Scan the records for the word "متوسط". Copy each line that includes it.

------------

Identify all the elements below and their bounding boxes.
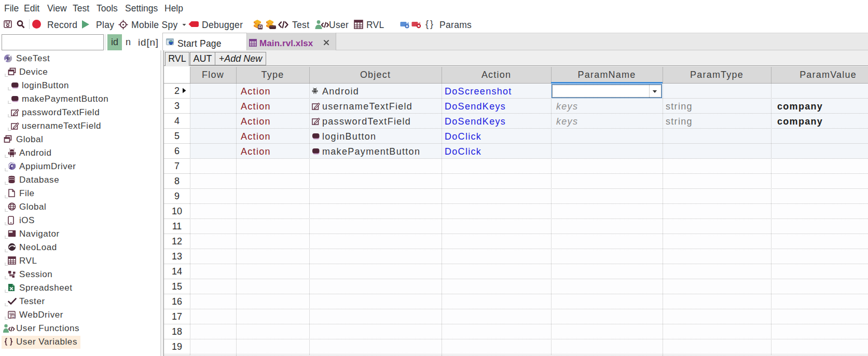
svg-text:se: se (11, 316, 15, 319)
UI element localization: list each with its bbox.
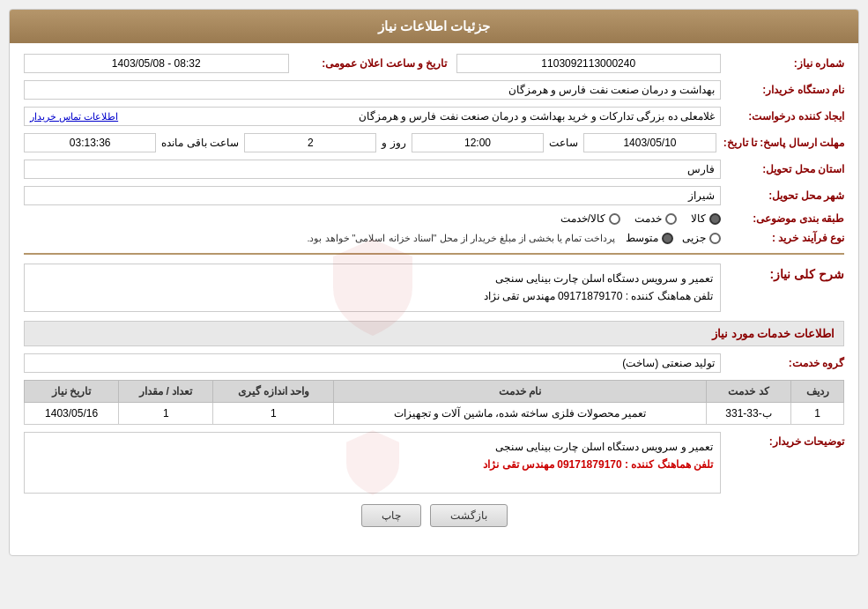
- shomara-label: شماره نیاز:: [721, 57, 844, 70]
- mohlat-saat: 12:00: [412, 133, 544, 152]
- radio-khedmat-label: خدمت: [634, 212, 662, 225]
- row-ijad: ایجاد کننده درخواست: غلامعلی ده بزرگی تد…: [24, 107, 844, 126]
- gorohe-value: تولید صنعتی (ساخت): [24, 353, 721, 373]
- col-radif: ردیف: [791, 380, 844, 402]
- shahr-label: شهر محل تحویل:: [721, 189, 844, 202]
- faraeand-radio-group: جزیی متوسط: [626, 232, 721, 244]
- cell-radif: 1: [791, 402, 844, 424]
- faraeand-label: نوع فرآیند خرید :: [721, 232, 844, 244]
- sharh-label: شرح کلی نیاز:: [721, 264, 844, 281]
- radio-motevaset: متوسط: [626, 232, 673, 244]
- main-card: جزئیات اطلاعات نیاز شماره نیاز: 11030921…: [9, 9, 859, 556]
- card-header: جزئیات اطلاعات نیاز: [10, 10, 858, 43]
- tabaqe-radio-group: کالا خدمت کالا/خدمت: [24, 212, 721, 225]
- cell-tedad: 1: [119, 402, 213, 424]
- back-button[interactable]: بازگشت: [430, 504, 508, 527]
- tawzih-label: توضیحات خریدار:: [721, 432, 844, 448]
- tawzih-phone-text: تلفن هماهنگ کننده : 09171879170 مهندس تق…: [483, 458, 713, 471]
- tabaqe-label: طبقه بندی موضوعی:: [721, 212, 844, 225]
- ijad-value: غلامعلی ده بزرگی تدارکات و خرید بهداشت و…: [24, 107, 721, 126]
- radio-motevaset-circle: [662, 233, 673, 244]
- mohlat-date: 1403/05/10: [583, 133, 716, 152]
- saat-label: ساعت: [544, 137, 583, 149]
- ostan-value: فارس: [24, 160, 721, 179]
- row-shomara: شماره نیاز: 1103092113000240 تاریخ و ساع…: [24, 54, 844, 73]
- row-faraeand: نوع فرآیند خرید : جزیی متوسط پرداخت تمام…: [24, 232, 844, 244]
- page-container: جزئیات اطلاعات نیاز شماره نیاز: 11030921…: [0, 0, 868, 609]
- radio-jozei: جزیی: [682, 232, 721, 244]
- page-title: جزئیات اطلاعات نیاز: [378, 19, 490, 33]
- radio-khedmat: خدمت: [634, 212, 677, 225]
- col-naam: نام خدمت: [334, 380, 706, 402]
- namdastgah-label: نام دستگاه خریدار:: [721, 84, 844, 96]
- card-body: شماره نیاز: 1103092113000240 تاریخ و ساع…: [10, 43, 858, 555]
- col-tedad: تعداد / مقدار: [119, 380, 213, 402]
- mande-label: ساعت باقی مانده: [156, 137, 244, 149]
- shield-watermark: [320, 234, 426, 340]
- radio-kala-label: کالا: [691, 212, 706, 225]
- radio-kala-khedmat-label: کالا/خدمت: [560, 212, 605, 225]
- gorohe-label: گروه خدمت:: [721, 357, 844, 369]
- ijad-text: غلامعلی ده بزرگی تدارکات و خرید بهداشت و…: [359, 110, 715, 123]
- row-mohlat: مهلت ارسال پاسخ: تا تاریخ: 1403/05/10 سا…: [24, 133, 844, 152]
- cell-tarikh: 1403/05/16: [25, 402, 119, 424]
- print-button[interactable]: چاپ: [361, 504, 421, 527]
- ijad-label: ایجاد کننده درخواست:: [721, 110, 844, 123]
- tarikh-label: تاریخ و ساعت اعلان عمومی:: [289, 57, 448, 70]
- ettelaat-link[interactable]: اطلاعات تماس خریدار: [30, 111, 118, 123]
- mohlat-label: مهلت ارسال پاسخ: تا تاریخ:: [716, 137, 844, 149]
- sharh-box: تعمیر و سرویس دستگاه اسلن چارت بینایی سن…: [24, 264, 721, 312]
- radio-motevaset-label: متوسط: [626, 232, 658, 244]
- table-row: 1 ب-33-331 تعمیر محصولات فلزی ساخته شده،…: [25, 402, 844, 424]
- row-shahr: شهر محل تحویل: شیراز: [24, 186, 844, 205]
- row-tawzih: توضیحات خریدار: تعمیر و سرویس دستگاه اسل…: [24, 432, 844, 494]
- col-kod: کد خدمت: [706, 380, 790, 402]
- tarikh-value: 1403/05/08 - 08:32: [24, 54, 289, 73]
- divider-sharh: شرح کلی نیاز: تعمیر و سرویس دستگاه اسلن …: [24, 253, 844, 536]
- col-vahed: واحد اندازه گیری: [213, 380, 334, 402]
- row-ostan: استان محل تحویل: فارس: [24, 160, 844, 179]
- row-gorohe: گروه خدمت: تولید صنعتی (ساخت): [24, 353, 844, 373]
- shahr-value: شیراز: [24, 186, 721, 205]
- shield-watermark-2: [338, 427, 408, 498]
- khadamat-header: اطلاعات خدمات مورد نیاز: [24, 321, 844, 346]
- mohlat-mande: 03:13:36: [24, 133, 156, 152]
- rooz-label: روز و: [376, 137, 411, 149]
- col-tarikh: تاریخ نیاز: [25, 380, 119, 402]
- row-tabaqe: طبقه بندی موضوعی: کالا خدمت کالا/خدمت: [24, 212, 844, 225]
- services-table: ردیف کد خدمت نام خدمت واحد اندازه گیری ت…: [24, 380, 844, 425]
- row-sharh: شرح کلی نیاز: تعمیر و سرویس دستگاه اسلن …: [24, 264, 844, 312]
- radio-kala-circle: [709, 213, 721, 225]
- radio-kala-khedmat-circle: [609, 213, 620, 225]
- footer-buttons: بازگشت چاپ: [24, 504, 844, 536]
- cell-vahed: 1: [213, 402, 334, 424]
- shomara-value: 1103092113000240: [456, 54, 722, 73]
- cell-kod: ب-33-331: [706, 402, 790, 424]
- row-namdastgah: نام دستگاه خریدار: بهداشت و درمان صنعت ن…: [24, 80, 844, 100]
- mohlat-rooz: 2: [244, 133, 376, 152]
- radio-khedmat-circle: [665, 213, 677, 225]
- radio-kala: کالا: [691, 212, 721, 225]
- sharh-line2-text: تلفن هماهنگ کننده : 09171879170 مهندس تق…: [484, 290, 713, 302]
- namdastgah-value: بهداشت و درمان صنعت نفت فارس و هرمزگان: [24, 80, 721, 100]
- radio-kala-khedmat: کالا/خدمت: [560, 212, 620, 225]
- radio-jozei-circle: [709, 233, 721, 244]
- radio-jozei-label: جزیی: [682, 232, 706, 244]
- tawzih-box: تعمیر و سرویس دستگاه اسلن چارت بینایی سن…: [24, 432, 721, 494]
- cell-naam: تعمیر محصولات فلزی ساخته شده، ماشین آلات…: [334, 402, 706, 424]
- ostan-label: استان محل تحویل:: [721, 163, 844, 175]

------------

» Problem solution
- faraeand-radio-group: جزیی متوسط: [626, 232, 721, 244]
- radio-motevaset: متوسط: [626, 232, 673, 244]
- row-faraeand: نوع فرآیند خرید : جزیی متوسط پرداخت تمام…: [24, 232, 844, 244]
- radio-motevaset-label: متوسط: [626, 232, 658, 244]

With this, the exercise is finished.